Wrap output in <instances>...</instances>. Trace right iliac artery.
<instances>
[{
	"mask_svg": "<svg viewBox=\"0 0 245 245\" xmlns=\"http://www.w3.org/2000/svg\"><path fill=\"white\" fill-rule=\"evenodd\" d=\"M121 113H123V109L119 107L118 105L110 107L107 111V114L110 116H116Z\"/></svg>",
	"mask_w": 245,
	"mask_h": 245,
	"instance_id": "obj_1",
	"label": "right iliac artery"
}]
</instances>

-----

§ **Aim of the exercise**:
The expected output is every record, repeated exactly.

§ **Answer space**:
Wrap output in <instances>...</instances>. Trace right iliac artery.
<instances>
[{
	"mask_svg": "<svg viewBox=\"0 0 245 245\" xmlns=\"http://www.w3.org/2000/svg\"><path fill=\"white\" fill-rule=\"evenodd\" d=\"M121 113H123V109L119 107L118 105L110 107L107 111V114L110 116H116Z\"/></svg>",
	"mask_w": 245,
	"mask_h": 245,
	"instance_id": "obj_1",
	"label": "right iliac artery"
}]
</instances>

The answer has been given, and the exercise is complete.